“What difference, I ask, does it make who researches, who writes about, who represents ‘subjects’ in composition research? And what difference does it make how these subjects are represented?”
As Brueggemann began her dissertation research, she believed herself a distant observer in an elevated position. She quotes David Bleich, who says, “even politically sympathetic ethnographers seem to require for themselves some elevated position relative to the studied culture” (Brueggemann 22). I think there is a fear being played out (perhaps unconsciously) when we enter these ‘alien’ cultures, and it is much easier to deal with them if we are under the (perhaps false) impression that they are ‘less’ than us; that we are ‘more civilized’ than those we study, or in the case of grad students in a high school or first-year program, more educated. I know as a grad student coming into a high school classroom, I am less nervous walking in having been to high school before and knowing what I expected to see as a student there. I would be much less inclined to perform an ethnographic study of a graduate classroom or a conference. This comes from my fear of inferiority and my understanding that the people around me know infinitely more about the goings-on than I do. At least from a presumed ‘higher ground’ I can look out on the horizon of a high school classroom with a sense that this space is not wholly outside my grasp.
Later, Breuggemann realizes that in the course of her participant-observation that she has “gone native,” and in doing so found it difficult to write anything coherent about her subjects without feeling that by representing them at all she would have to choose between representations, between audiences, and therefore, I think, to skew reality. “For the two students I wrote up in the dissertation, Anna and Charlie, were not necessarily representative of all deaf students, nor even all deaf students at Gallaudet, nor even of other deaf students in their basic writing classes” (27). As such, Even if she represented these two faithfully, she could not, without trepidation, cast them as being representative of anything but themselves, even as she was asked to do so by her dissertation panel. The classroom is a highly contextual space, and Brueggemann found it very difficult to write about her experiences as if they held some global meaning for the sake of her dissertation, or later, that her experience could therefore be applied directly to any deaf student she encountered in her own writing center.

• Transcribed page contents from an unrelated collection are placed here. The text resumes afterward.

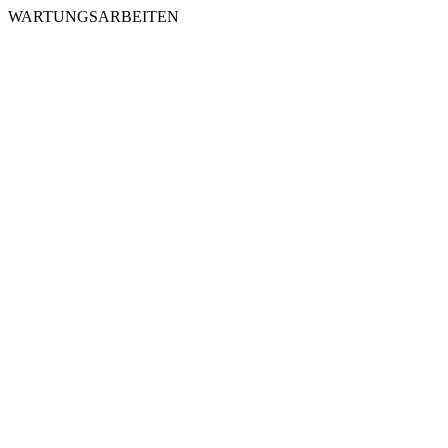
WARTUNGSARBEITEN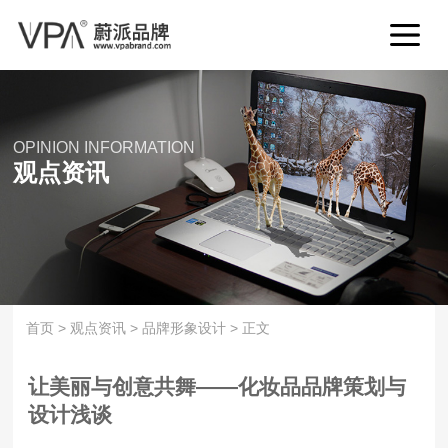
OPINION INFORMATION
观点资讯
首页
>
观点资讯
>
品牌形象设计
>
正文
让美丽与创意共舞——化妆品品牌策划与
设计浅谈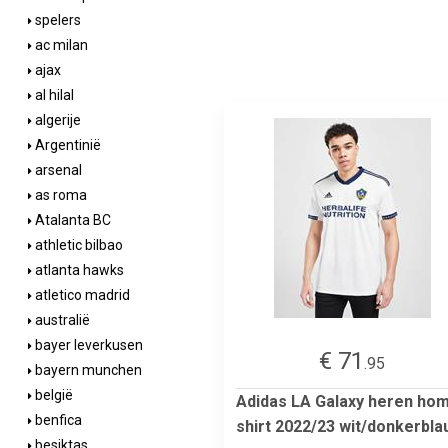
spelers
ac milan
ajax
al hilal
algerije
Argentinië
arsenal
as roma
Atalanta BC
athletic bilbao
atlanta hawks
atletico madrid
australië
bayer leverkusen
€ 71
.95
bayern munchen
belgië
Adidas LA Galaxy heren ho
benfica
shirt 2022/23 wit/donkerbl
besiktas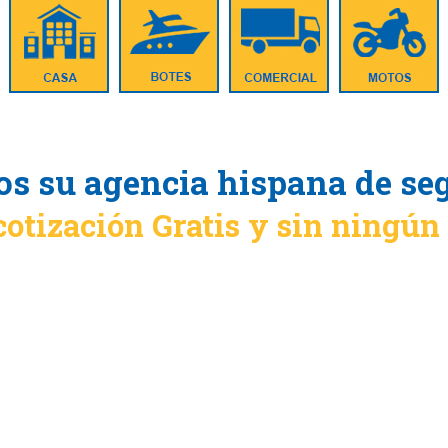
s su agencia hispana de se
cotización Gratis y sin ningú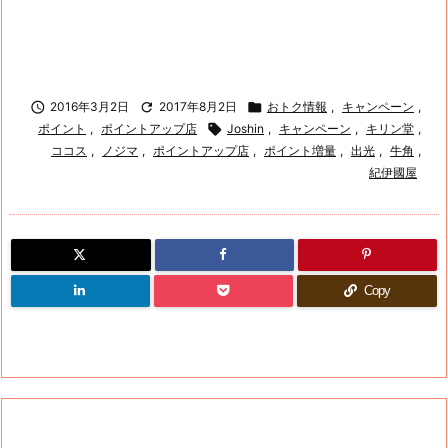

2016年3月2日

2017年8月2日

おトク情報
,
キャンペーン
,
ポイント
,
ポイントアップ店

Joshin
,
キャンペーン
,
キリン堂
,
ココス
,
ノジマ
,
ポイントアップ店
,
ポイント増量
,
出光
,
牛角
,
紀伊國屋
Copy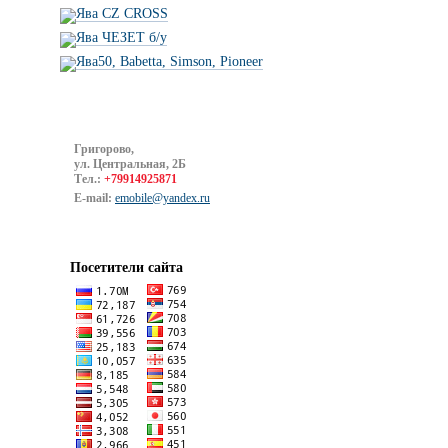
Ява CZ CROSS
Ява ЧЕЗЕТ б/у
Ява50, Babetta, Simson, Pioneer
Григорово,
ул. Центральная, 2Б
Тел.:
+79914925871
E-mail:
emobile@yandex.ru
Посетители сайта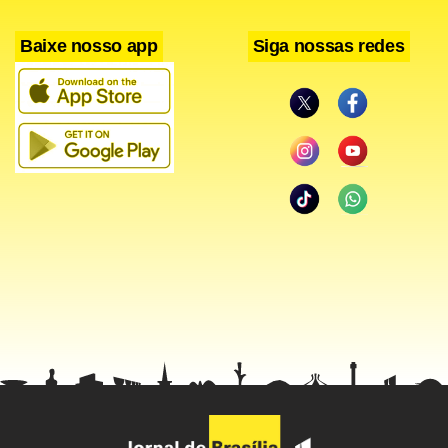
Baixe nosso app
Siga nossas redes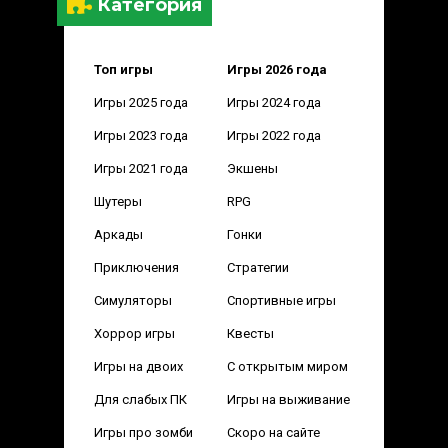
Категория
Топ игры
Игры 2026 года
Игры 2025 года
Игры 2024 года
Игры 2023 года
Игры 2022 года
Игры 2021 года
Экшены
Шутеры
RPG
Аркады
Гонки
Приключения
Стратегии
Симуляторы
Спортивные игры
Хоррор игры
Квесты
Игры на двоих
С открытым миром
Для слабых ПК
Игры на выживание
Игры про зомби
Скоро на сайте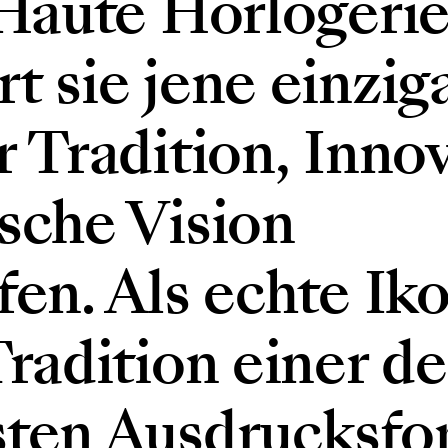
 Haute Horlogerie
t sie jene einzig
r Tradition, Inno
sche Vision
en. Als echte Iko
Tradition einer de
sten Ausdrucksf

While I have learned a great deal teaching basic writing, and am learning even more as I observe high school seniors at different writing levels (college prep vs. AP), I am constantly reminded that all of my observations are contextual, that these students are reacting to this specific teacher under these particular conditions, and that anything I gain from this experience will have to be tailored and tweaked, that some of it may even have to be thrown out as unusable in my own classroom with my own set of students, even to the point that some things will work in an afternoon class that will not work in an early-morning one. While this realization may seem daunting as it is written here, I much prefer it to the decontexualized, standardized-testing model otherwise at my disposal.
I agree with your point that each classroom is has a context, and that the student’s in the class are reacting to that instructor, that classroom, that lesson, at a particluar time. I think it is a good concept to keep in mind as i observe classrooms.